These were the movements in some of the most widely-followed 10-year sovereign bond yields:
US: 2.32% (-5bp)
UK: 1.05% (-2bp)
Germany: 0.20% (-0bp)
France: 0.96% (+3bp)
Spain: 1.64% (+3bp)
Italy: 2.28% (+4bp)
Portugal: 3.85% (+3bp)
Greece: 6.72% (-6bp)
Japan: 0.04% (-2bp)
Longer-term Gilts tagged along for the ride with debt from the other G4 economies, as heightened tensions around the Korean peninsula saw traders seek out the relative safety of government bonds, pushing yields lower.
In the process, traders in London shrugged off a lower-than-expected reading on the core UK CPI for March, which analysts at Barclays attributed to a dip in volatile airfare prices ahead of Easter.
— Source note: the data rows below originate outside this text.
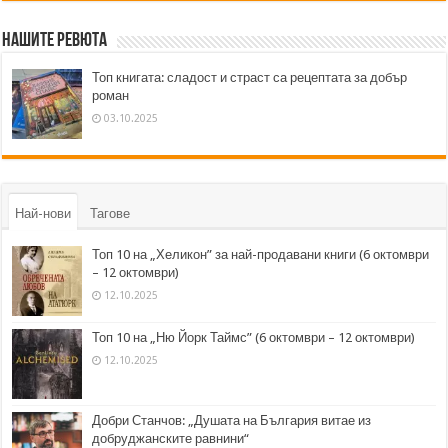
Нашите ревюта
Топ книгата: сладост и страст са рецептата за добър
роман
03.10.2025
Най-нови
Тагове
Топ 10 на „Хеликон” за най-продавани книги (6 октомври
– 12 октомври)
12.10.2025
Топ 10 на „Ню Йорк Таймс” (6 октомври – 12 октомври)
12.10.2025
Добри Станчов: „Душата на България витае из
добруджанските равнини“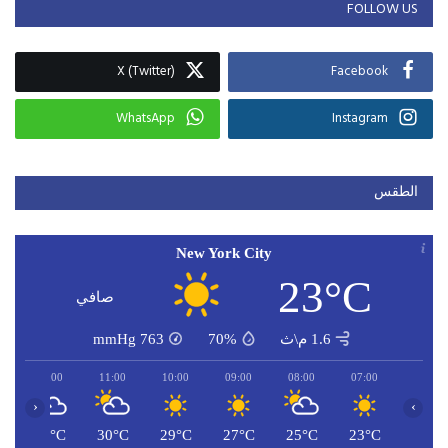
FOLLOW US
X (Twitter)
Facebook
WhatsApp
Instagram
الطقس
New York City
23°C
صافي
1.6 م\ث
70%
763
mmHg
12:00
11:00
10:00
09:00
08:00
07:00
‹
›
C
31°C
30°C
29°C
27°C
25°C
23°C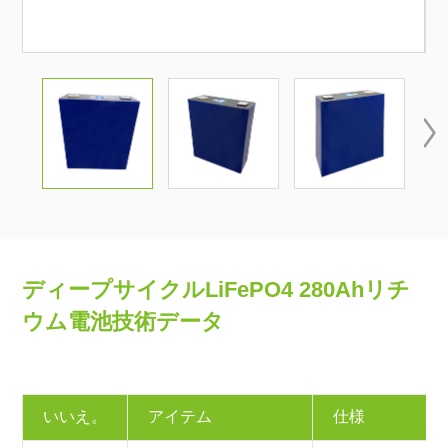

ディープサイクルLiFePO4 280Ahリチ
ウム電池技術データ
いいえ。
アイテム
仕様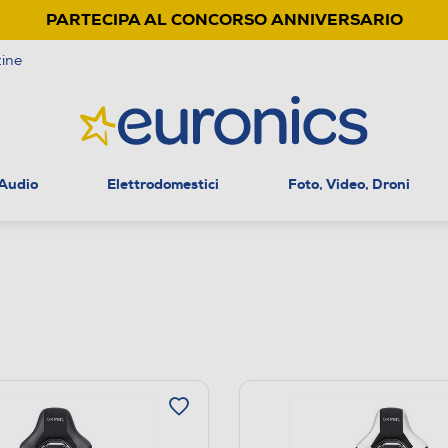
PARTECIPA AL CONCORSO ANNIVERSARIO
ine
 Audio
Elettrodomestici
Foto, Video, Droni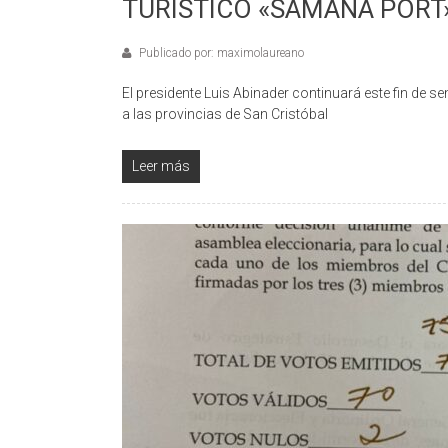
TURÍSTICO «SAMANÁ PORT
Publicado por: maximolaureano
El presidente Luis Abinader continuará este fin de 
a las provincias de San Cristóbal
Leer más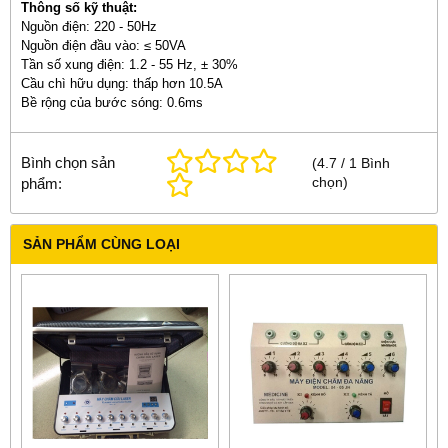
Thông số kỹ thuật:
Nguồn điện: 220 - 50Hz
Nguồn điện đầu vào: ≤ 50VA
Tần số xung điện: 1.2 - 55 Hz, ± 30%
Cầu chì hữu dụng: thấp hơn 10.5A
Bề rộng của bước sóng: 0.6ms
Bình chọn sản
(
4.7
/
1
Bình
chọn
)
phẩm:
SẢN PHẨM CÙNG LOẠI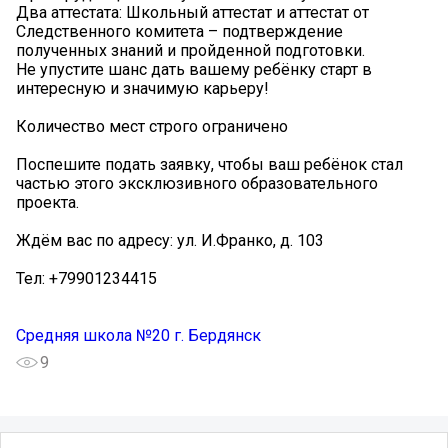
Два аттестата: Школьный аттестат и аттестат от
Следственного комитета – подтверждение
полученных знаний и пройденной подготовки.
Не упустите шанс дать вашему ребёнку старт в
интересную и значимую карьеру!
Количество мест строго ограничено
Поспешите подать заявку, чтобы ваш ребёнок стал
частью этого эксклюзивного образовательного
проекта.
Ждём вас по адресу: ул. И.Франко, д. 103
Тел: +79901234415
Средняя школа №20 г. Бердянск
9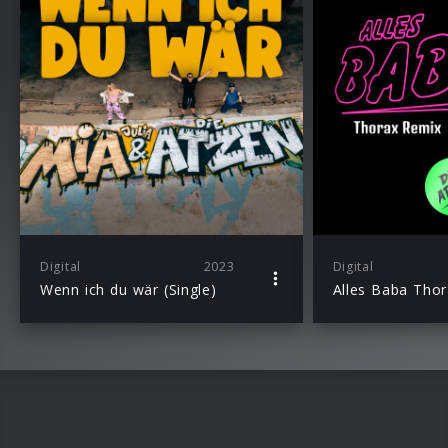
Digital
2023
Digital
Wenn ich du wär (Single)
Alles Baba Tho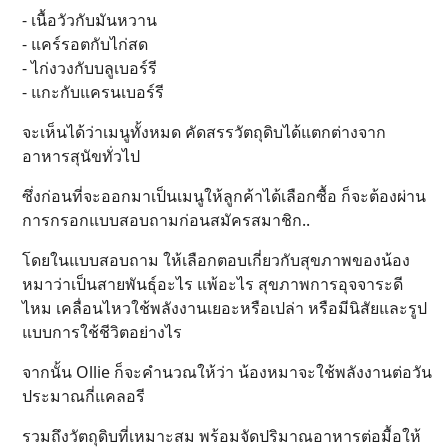
- เนื้อวัวกับมันหวาน
- แคร์รอตกับไก่สด
- ไก่งวงกับบลูเบอร์รี
- แกะกับแครนเบอร์รี
จะเห็นได้ว่าเมนูทั้งหมด คัดสรรวัตถุดิบได้แตกต่างจาก
อาหารสุนัขทั่วไป
ซึ่งก่อนที่จะออกมาเป็นเมนูให้ลูกค้าได้เลือกซื้อ ก็จะต้องผ่าน
การกรอกแบบสอบถามก่อนสมัครสมาชิก..
โดยในแบบสอบถาม ให้เลือกตอบเกี่ยวกับสุขภาพของน้อง
หมาว่าเป็นสายพันธุ์อะไร แพ้อะไร สุขภาพการอุจจาระดี
ไหม เคลื่อนไหวใช้พลังงานเยอะหรือเปล่า หรือมีนิสัยและรูป
แบบการใช้ชีวิตอย่างไร
จากนั้น Ollie ก็จะคำนวณให้ว่า น้องหมาจะใช้พลังงานต่อวัน
ประมาณกี่แคลอรี
รวมถึงวัตถุดิบที่เหมาะสม พร้อมจัดปริมาณอาหารต่อมื้อให้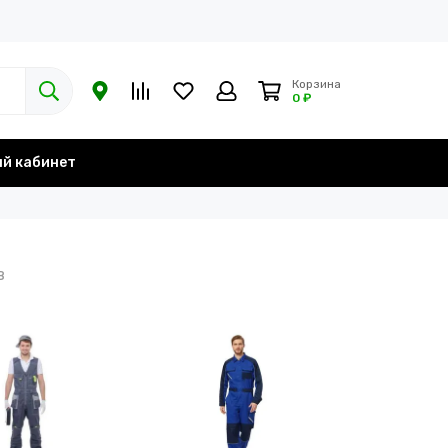
Корзина
0 ₽
й кабинет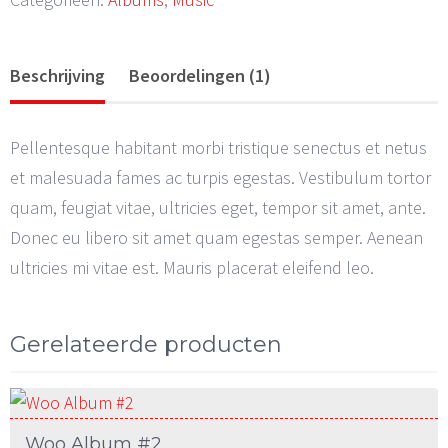
aantal
Beschrijving
Beoordelingen (1)
Pellentesque habitant morbi tristique senectus et netus
et malesuada fames ac turpis egestas. Vestibulum tortor
quam, feugiat vitae, ultricies eget, tempor sit amet, ante.
Donec eu libero sit amet quam egestas semper. Aenean
ultricies mi vitae est. Mauris placerat eleifend leo.
Gerelateerde producten
Woo Album #2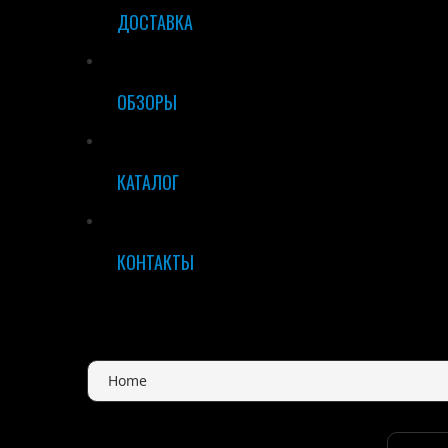
ДОСТАВКА
ОБЗОРЫ
КАТАЛОГ
КОНТАКТЫ
Home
Core CPI declined by 0.2% on the month to 1.8%, undershooting forecasts for a rise of 1.9%.
“We remain of the view that underlying inflation has momentum even if core inflation surprised to the downside today given that the main driver was the airfare component ahead of Easter which is likely to rebound in April. Elsewhere, in fact, services inflation was largely unchanged versus February while non-energy industrial goods prices have momentum supported by lagged currency depreciation,” Barclays said.
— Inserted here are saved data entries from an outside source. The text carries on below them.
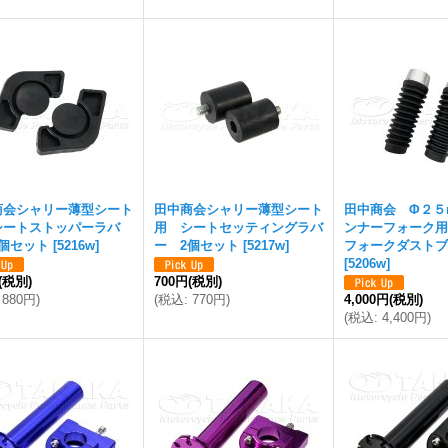
商会シャリー薄型シート
田中商会シャリー薄型シート
田中商会 Φ２５
シートストッパーラバ
用 シートセッティングラバ
ンナーフォーク用
2個セット
[
5216w
]
ー 2個セット
[
5217w
]
フォークダストブ
[
5206w
]
(税別)
700円
(税別)
880円
)
(
税込
:
770円
)
4,000円
(税別)
(
税込
:
4,400円
)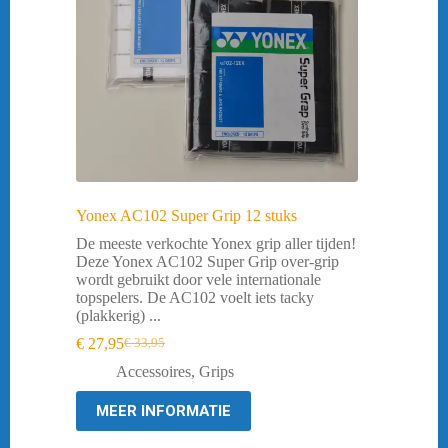
Yonex AC102 Super Grip 12 stuks
De meeste verkochte Yonex grip aller tijden!
Deze Yonex AC102 Super Grip over-grip
wordt gebruikt door vele internationale
topspelers. De AC102 voelt iets tacky
(plakkerig) ...
€
27,95
€
33,95
Oorspronkelijke
Huidige
prijs
prijs
Accessoires
,
Grips
was:
is:
€ 33,95.
€ 27,95.
MEER INFORMATIE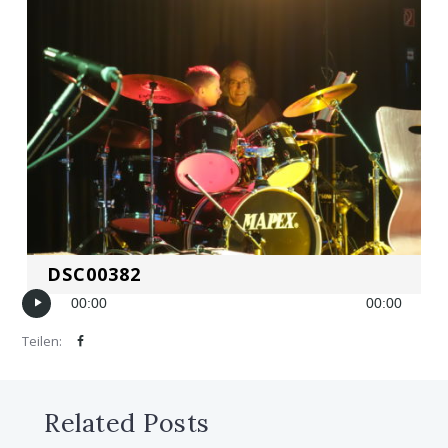
DSC00382
00:00
00:00
Teilen:
Related Posts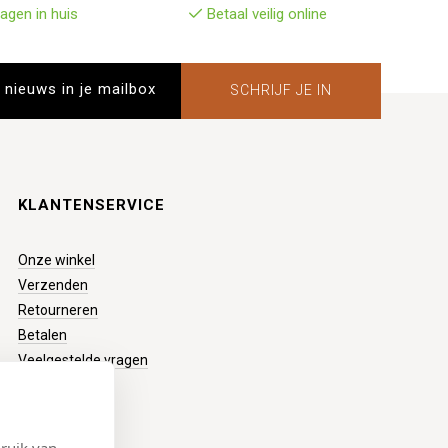
agen in huis
Betaal veilig online
SCHRIJF JE IN
KLANTENSERVICE
Onze winkel
Verzenden
Retourneren
Betalen
Veelgestelde vragen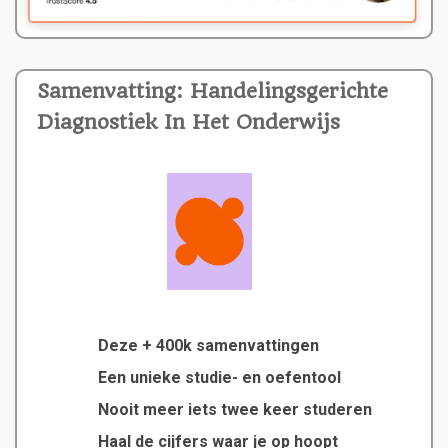
Samenvatting: Handelingsgerichte
Diagnostiek In Het Onderwijs
Deze + 400k samenvattingen
Een unieke studie- en oefentool
Nooit meer iets twee keer studeren
Haal de cijfers waar je op hoopt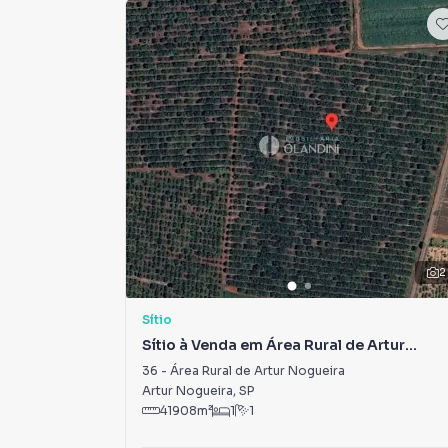
2
Sítio
Sítio à Venda em Área Rural de Artur
Nogueira
36
-
Área Rural de Artur Nogueira
Artur Nogueira
,
SP
41908
m²
1
1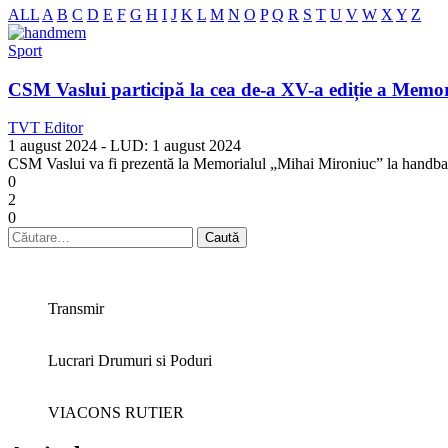
ALL
A
B
C
D
E
F
G
H
I
J
K
L
M
N
O
P
Q
R
S
T
U
V
W
X
Y
Z
Sport
CSM Vaslui participă la cea de-a XV-a ediție a Memo
TVT Editor
1 august 2024
- LUD:
1 august 2024
CSM Vaslui va fi prezentă la Memorialul „Mihai Mironiuc” la handbal 
0
2
0
Caută
după:
Transmir
Lucrari Drumuri si Poduri
VIACONS RUTIER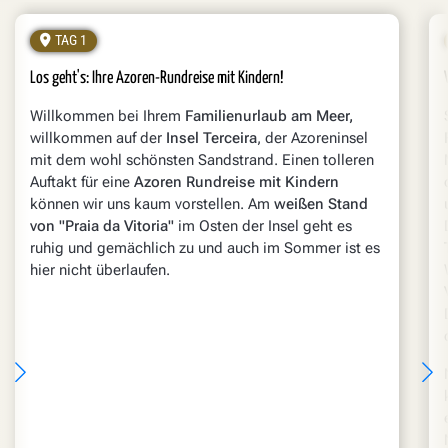
TAG 1
Los geht's: Ihre Azoren-Rundreise mit Kindern!
Willkommen bei Ihrem
Familienurlaub am Meer,
willkommen auf der
Insel Terceira
, der Azoreninsel
mit dem wohl schönsten Sandstrand. Einen tolleren
Auftakt für eine
Azoren Rundreise mit Kindern
können wir uns kaum vorstellen. Am
weißen Stand
von "Praia da Vitoria"
im Osten der Insel geht es
ruhig und gemächlich zu und auch im Sommer ist es
hier nicht überlaufen.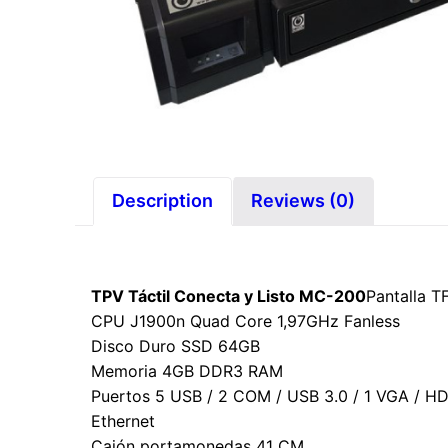
Description
Reviews (0)
TPV Táctil Conecta y Listo MC-200
Pantalla T
CPU J1900n Quad Core 1,97GHz Fanless
Disco Duro SSD 64GB
Memoria 4GB DDR3 RAM
Puertos 5 USB / 2 COM / USB 3.0 / 1 VGA / H
Ethernet
Cajón portamonedas 41 CM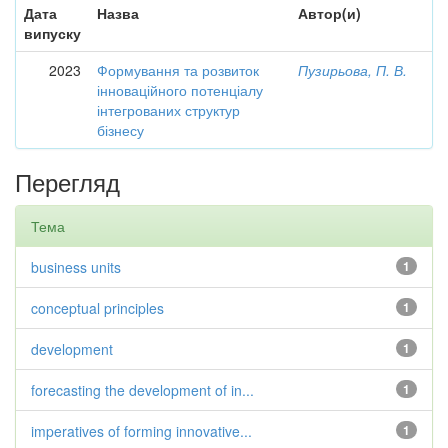
Дата
Назва
Автор(и)
випуску
2023
Формування та розвиток
Пузирьова, П. В.
інноваційного потенціалу
інтегрованих структур
бізнесу
Перегляд
Тема
business units
1
conceptual principles
1
development
1
forecasting the development of in...
1
imperatives of forming innovative...
1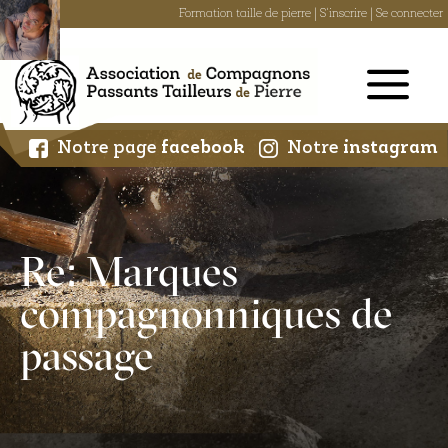
Formation taille de pierre
|
S'inscrire
|
Se connecter
Skip
to
content
Notre page
facebook
Notre
instagram
Re: Marques
compagnonniques de
passage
Across the channel it was a different story as the looming French elections pushed yields spreads between benchmark periphery issues at the 10-year tenor wider against those on bunds, albeit admittedly on the back of lower than usual trading volumes.
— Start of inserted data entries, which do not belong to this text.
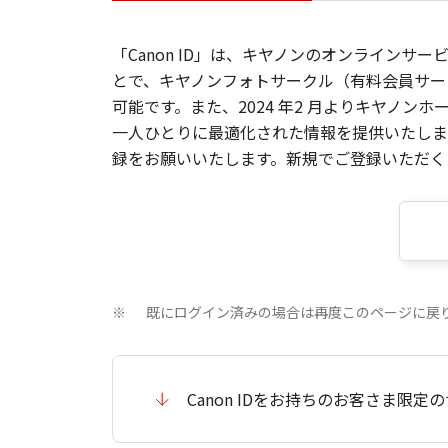
「Canon ID」は、キヤノンのオンラインサ
とで、キヤノンフォトサークル（有料会員サー
可能です。また、2024 年2 月よりキヤノ
一人ひとりに最適化された情報を提供いたします
録をお願いいたします。新規でご登録いただくと
既にログイン済みの場合は再度このページに戻
※
Canon IDをお持ちのお客さま限定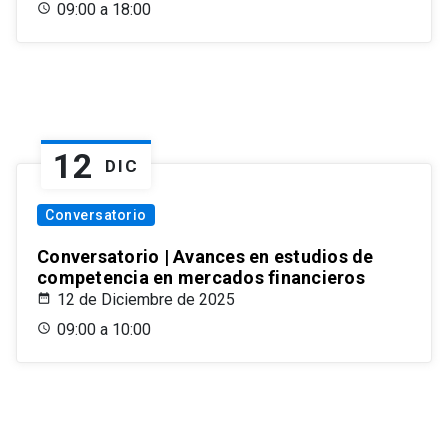
09:00 a 18:00
12
DIC
Conversatorio
Conversatorio | Avances en estudios de
competencia en mercados financieros
12 de Diciembre de 2025
09:00 a 10:00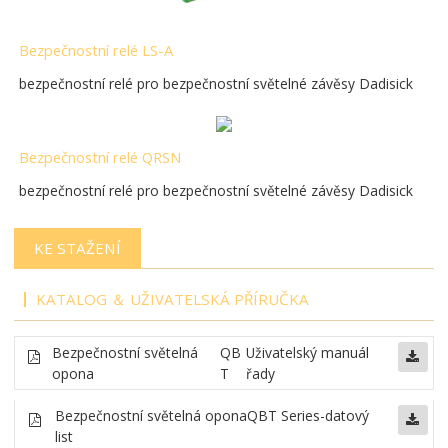
Bezpečnostní relé LS-A
bezpečnostní relé pro bezpečnostní světelné závěsy Dadisick
Bezpečnostní relé QRSN
bezpečnostní relé pro bezpečnostní světelné závěsy Dadisick
KE STAŽENÍ
KATALOG ＆ UŽIVATELSKÁ PŘÍRUČKA
Bezpečnostní světelná
QB
Uživatelský manuál
opona
T
řady
Bezpečnostní světelná opona
QBT Series-datový
list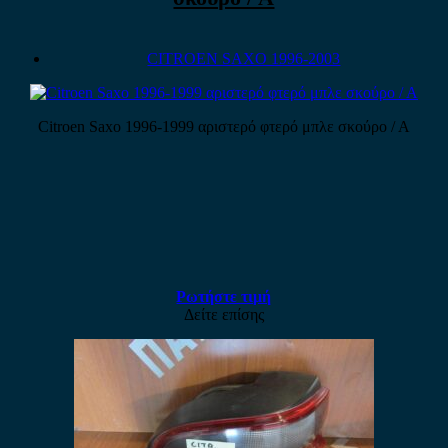
CITROEN SAXO 1996-2003
Citroen Saxo 1996-1999 αριστερό φτερό μπλε σκούρο / Α
Ρωτήστε τιμή
Δείτε επίσης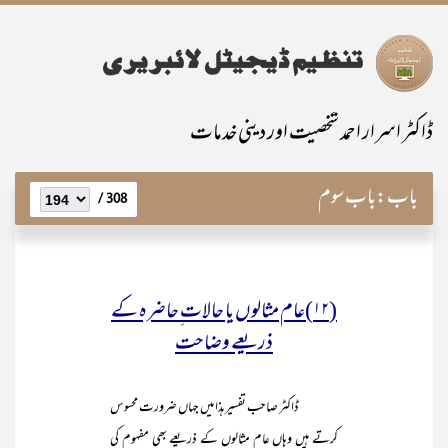
ڈاکٹر اسرار احمد شخصیت اور دینی خدمات
باب:
باب سوم
308 /
(۱۲)عام مثالوں یا حالات ِحاضرہ کے
ذریعے وضاحت
ڈاکٹر صاحب تفسیر ہذا میں جہاں ضرورت محسوس
کرتے ہیں وہاں عام مثالوں کے ذریعے بھی مفہوم کی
Against that backdrop, some market commentary focused on Italian bonds and not French, pointing out how the risk-premium versus Germany was now at its highest since 2014.
Similarly-dated US Treasuries on the other hand fell back towards the previous week’s lows, amid some mixed second-tier economic data Stateside, although economists drew comfort from the details of those reports.
A case in point was the latest US JOLTS survey, which showed the rate of job openings tick higher to 3.8% for February.
That, Capital Economics said, was proof that labour market slack in the States was continuing to diminish despite the slowdown in payroll employment.
On Monday, the Fed’s labour market conditions index for the month of March also rose, even if only slightly, but nevertheless notched up a tenth consecutive monthly advance, Deutsche Bankpointed out.
Perhaps, despite which on Tuesday some of the more bearish fixed income strategists weighed in with rather bullish forecasts for Treasury prices.
“We believe the equilibrium level for US yields is lower than current levels and remain bullish on the 10-year US Treasury segment, favouring a curve flattening bias,” HSBC told clients.
HSBC was preceded over the weekend by Dominic Konstam at Deutsche Bank who estimated that the ‘fair value’ for 10-year US Treasury note yields lay somewhere closer to 2.25% in the near-term.
However, by year-end Konstam saw the 10-year yield at 2.75% on the back of at least “some progress” in the US on cutting taxes.